In this thesis, we demonstrated the value of appropriate antibiotic use (i.e. guideline adherence) in patients with a complicated urinary tract infection (UTI), one of the most prevalent infectious diseases in hospital. Appropriate antibiotic use increases bacterial coverage rates without prescribing unnecessarily broad regimens, which is beneficial for containment of bacterial resistance. Furthermore, appropriate antibiotic use seems to reduce length of hospital stay by more than 2 days and therefore favours patient outcome and health care costs.

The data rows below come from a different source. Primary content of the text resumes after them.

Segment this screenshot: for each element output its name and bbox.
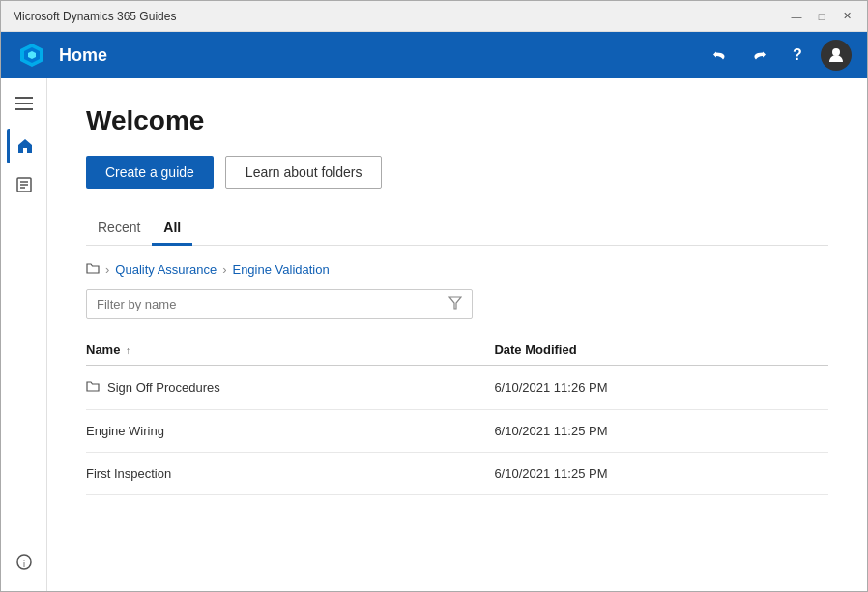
svg-point-3 xyxy=(832,48,840,56)
table-header-row: Name ↑ Date Modified xyxy=(86,335,828,366)
folder-root-icon xyxy=(86,261,100,275)
sidebar-item-info[interactable]: i xyxy=(7,545,42,579)
filter-icon xyxy=(448,296,462,312)
column-header-name: Name ↑ xyxy=(86,335,494,366)
title-bar-controls: — □ ✕ xyxy=(788,8,855,25)
close-button[interactable]: ✕ xyxy=(838,8,855,25)
row-name-text: First Inspection xyxy=(86,466,171,481)
table-cell-date: 6/10/2021 11:25 PM xyxy=(494,453,828,495)
filter-input[interactable] xyxy=(97,297,448,311)
main-layout: i Welcome Create a guide Learn about fol… xyxy=(1,78,867,591)
filter-bar xyxy=(86,289,473,319)
sort-arrow: ↑ xyxy=(126,345,130,356)
table-row[interactable]: First Inspection6/10/2021 11:25 PM xyxy=(86,453,828,495)
hamburger-line-3 xyxy=(15,108,33,110)
header-title: Home xyxy=(59,45,705,66)
avatar-button[interactable] xyxy=(821,40,852,71)
help-button[interactable]: ? xyxy=(782,40,813,71)
action-buttons: Create a guide Learn about folders xyxy=(86,156,828,189)
table-cell-date: 6/10/2021 11:25 PM xyxy=(494,410,828,453)
create-guide-button[interactable]: Create a guide xyxy=(86,156,214,189)
sidebar-bottom: i xyxy=(7,545,42,583)
tab-recent[interactable]: Recent xyxy=(86,212,152,246)
hamburger-line-1 xyxy=(15,97,33,99)
column-header-date: Date Modified xyxy=(494,335,828,366)
table-row[interactable]: Engine Wiring6/10/2021 11:25 PM xyxy=(86,410,828,453)
hamburger-menu-button[interactable] xyxy=(7,86,42,121)
folder-icon xyxy=(86,379,100,396)
app-window: Microsoft Dynamics 365 Guides — □ ✕ Home xyxy=(0,0,868,592)
breadcrumb-root-icon xyxy=(86,261,100,278)
header-controls: ? xyxy=(705,40,852,71)
undo-button[interactable] xyxy=(705,40,736,71)
user-icon xyxy=(827,46,845,64)
undo-icon xyxy=(712,47,728,63)
redo-icon xyxy=(751,47,767,63)
row-name-text: Engine Wiring xyxy=(86,424,164,438)
maximize-button[interactable]: □ xyxy=(813,8,830,25)
breadcrumb-quality-assurance[interactable]: Quality Assurance xyxy=(115,262,217,277)
guides-icon xyxy=(15,176,33,193)
home-icon xyxy=(16,137,34,155)
sidebar-item-guides[interactable] xyxy=(7,167,42,202)
table-cell-name: First Inspection xyxy=(86,453,494,495)
learn-folders-button[interactable]: Learn about folders xyxy=(225,156,383,189)
minimize-button[interactable]: — xyxy=(788,8,805,25)
tabs-bar: Recent All xyxy=(86,212,828,246)
info-icon: i xyxy=(15,553,33,571)
page-title: Welcome xyxy=(86,105,828,136)
svg-marker-10 xyxy=(449,297,461,309)
table-cell-name: Sign Off Procedures xyxy=(86,366,494,410)
hamburger-line-2 xyxy=(15,103,33,104)
header-bar: Home ? xyxy=(1,32,867,78)
tab-all[interactable]: All xyxy=(152,212,192,246)
table-cell-name: Engine Wiring xyxy=(86,410,494,453)
sidebar-item-home[interactable] xyxy=(7,129,42,163)
breadcrumb: › Quality Assurance › Engine Validation xyxy=(86,261,828,278)
row-name-text: Sign Off Procedures xyxy=(107,380,220,395)
app-logo xyxy=(16,40,47,71)
redo-button[interactable] xyxy=(743,40,774,71)
svg-text:i: i xyxy=(23,559,25,569)
title-bar: Microsoft Dynamics 365 Guides — □ ✕ xyxy=(1,1,867,32)
content-area: Welcome Create a guide Learn about folde… xyxy=(47,78,867,591)
table-cell-date: 6/10/2021 11:26 PM xyxy=(494,366,828,410)
sidebar: i xyxy=(1,78,47,591)
items-table: Name ↑ Date Modified Sign Off Procedures… xyxy=(86,335,828,495)
title-bar-text: Microsoft Dynamics 365 Guides xyxy=(13,10,788,23)
breadcrumb-engine-validation[interactable]: Engine Validation xyxy=(232,262,329,277)
table-row[interactable]: Sign Off Procedures6/10/2021 11:26 PM xyxy=(86,366,828,410)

In current practice, a large variation was shown between departments in the appropriateness of antibiotic use for patients with a complicated UTI. This was to some extent determined by patient characteristics, and only to a limited extent by department or hospital characteristics. No single antibiotic stewardship elements were consistently associated with appropriate antibiotic use.
We compared the effectiveness of two different strategies to improve the appropriateness antibiotic use in patients with a complicated UTI. We found that the effectiveness of both strategies was comparable and that better compliance with the strategies was associated with more improvement. Our study emphasize the need for a locally multidisciplinary team of engaged professionals to initiate improvement interventions, as recommended in antimicrobial stewardship programs.
Future improvement initiatives should aim to decrease inter-department variation in appropriateness of antibiotic use by focusing on departments with poor baseline performance, as low baseline performance was associated with a larger effect of improvement strategies.